These columns generate and evaluate a detailed empathic reasoning trace for addressing everyday scenarios. The process emphasizes a compassionate, thoughtful approach that blends logical reasoning with emotional insight. The prompts instruct the model to include its internal thought process within <think>...</think> tags before providing the JSON output.

In [None]:
from typing import List
from pydantic import BaseModel, Field

class Thought(BaseModel):
    """A single step in the structured empathic reasoning process.
    This step captures an empathetic observation or insight that informs a thoughtful, compassionate approach to addressing everyday challenges.
    """
    step_number: int = Field(..., ge=1, description="The order of the reasoning step, starting from 1.")
    content: str = Field(..., min_length=5, description="A detailed explanation of this reasoning step, incorporating both logical analysis and emotional insight.")

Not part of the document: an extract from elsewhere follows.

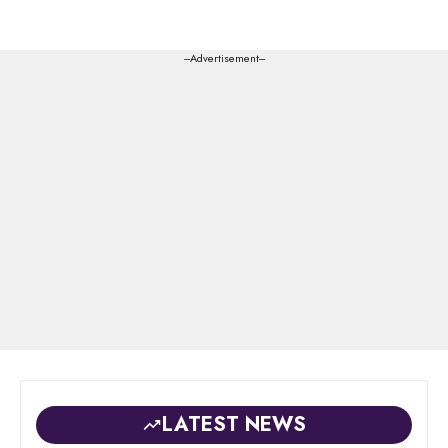
---Advertisement---
LATEST NEWS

class ReasoningTrace(BaseModel):
    """A structured empathic reasoning trace for addressing a scenario.
    This model records a step-by-step process that integrates logical analysis with emotional insight and empathy to arrive at a supportive final answer.
    """
    reasoning: List[Thought] = Field(..., description="Step-by-step reasoning leading to the final answer, enriched with empathetic observations and practical insights.")
    answer: str = Field(..., description="The final answer derived from the empathic reasoning process, offering compassionate guidance or resolution.")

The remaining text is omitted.